Who taught you to fear your strengths?
Who hurt you so bad that you learned to construct walls so dense and wide that love could scarcely find its way to your heart?
Who caused you to distrust your deepest instincts and to believe others’ lies?
What was your motivation to care so little for your body and life that you failed to treat both with the type of respect and care that they are due?
I forgive you for believing that every negative event that you encountered was your fault: being introduced to sex as a child was not your fault; believing that your body did not belong to you was not your fault; experiencing ridicule (because others failed to understand that all black boys who grow up in the hood aren’t straight) was not your fault; failing somebody else’s god was not your fault; suffering physical harm at the hands of other black men (some you knew and loved and some were strangers who you learned to hate) was not your fault; refusing to fight the brother who hit you and took your “no” to mean “yes” after you told him you were ending your “friendship” was not your fault; carrying all of the baggage from all of that shit into every relationship you had after, well, you didn’t know then what you know now, but I forgive you for believing that you had to.
I forgive you for hurting so many others because you perfected the art of destruction simply because you felt unworthy.
I forgive you for the hearts and spirits you’ve broken.
I forgive you for pushing love away every time it appeared.
I forgive you for sabotaging the good: good people, good opportunities, and good vibes because deep down within you believed that you deserved the bad.

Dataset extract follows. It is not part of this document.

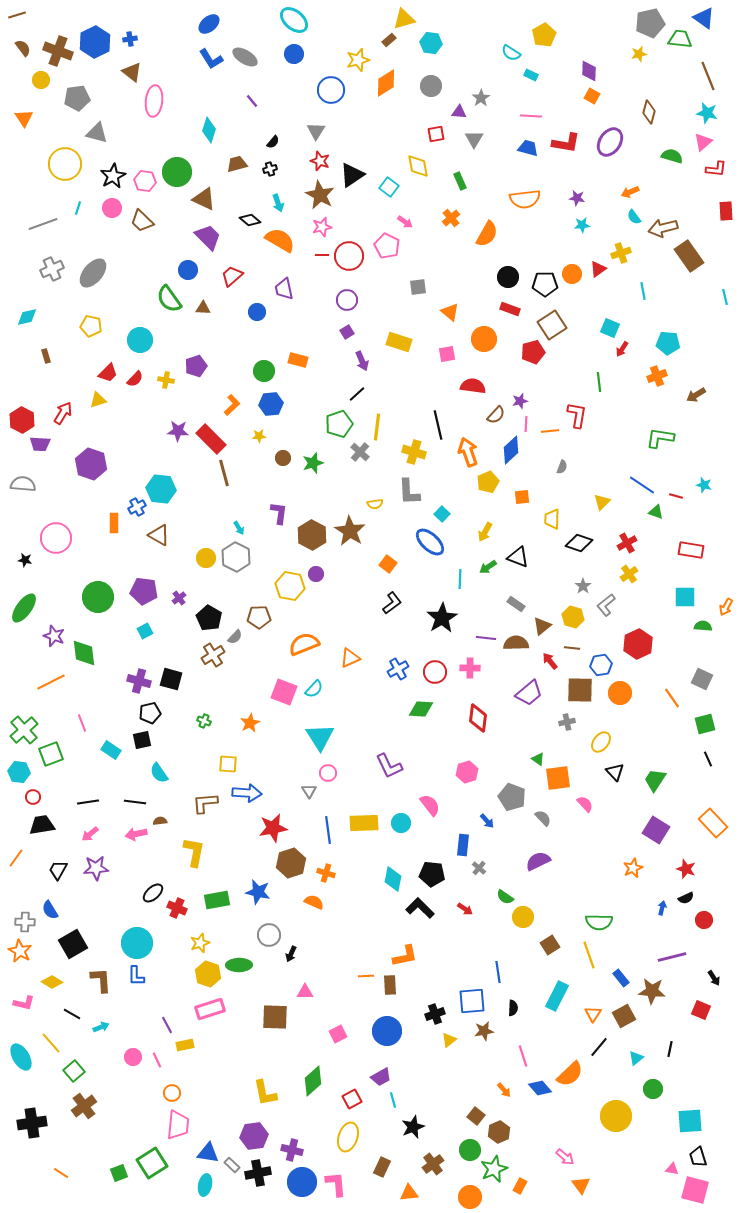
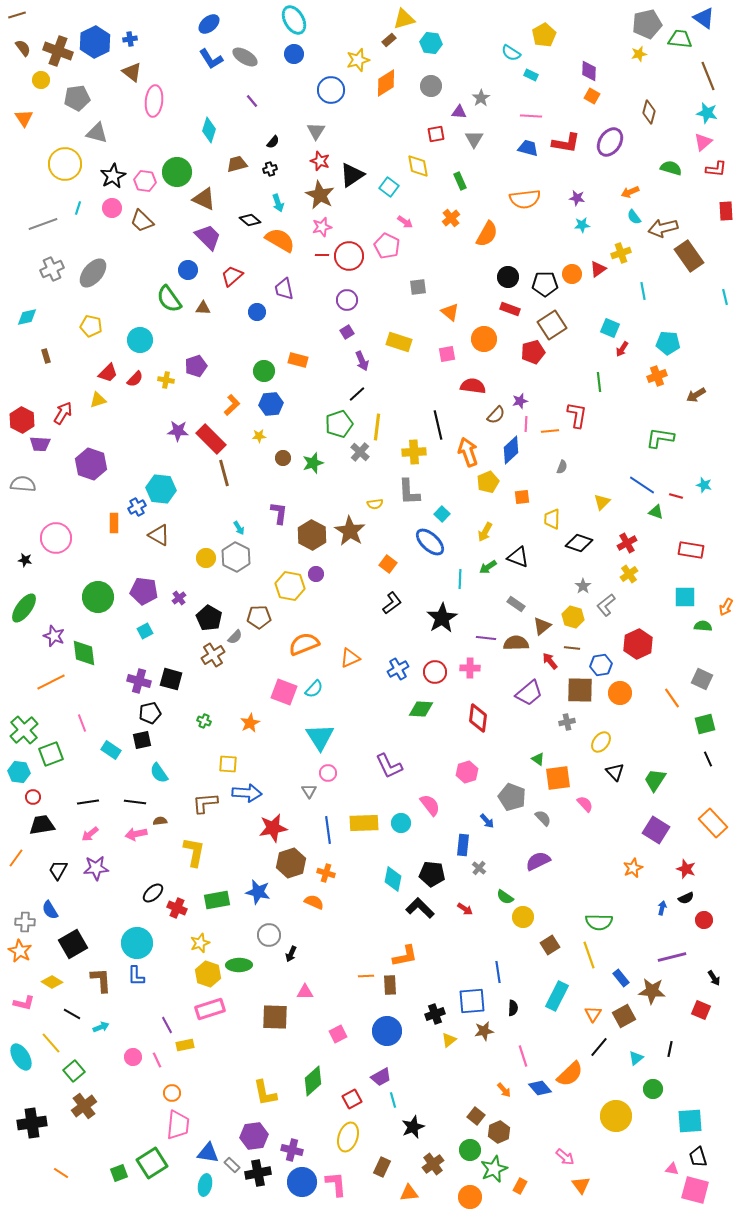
cyan ellipse at (294, 20): rotated 20 degrees clockwise
gray pentagon at (650, 23): moved 3 px left, 1 px down
green semicircle at (672, 156): moved 1 px left, 12 px down
yellow cross at (414, 452): rotated 20 degrees counterclockwise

I forgive you for your inability to see yourself live pass 23, soar pass 27, and even last week worry that you wouldn’t make it to your early 40’s.
I forgive you for diminishing yourself/your gifts/your work when in public and private as if you don’t know your own potential.
I forgive you for keeping people around whose purpose seems to be that of keeping you in your place: somewhere lower than blessed.
I forgive you for giving more attention to haters than lovers.
I forgive you for failing to see what others, and the Spirit, has always seen: vitality, potential, light, and purpose.
And I celebrate you for having the courage to pen these words, to yourself, today. Now, let go of the chains, which you have made yourself believe were adornments, and live.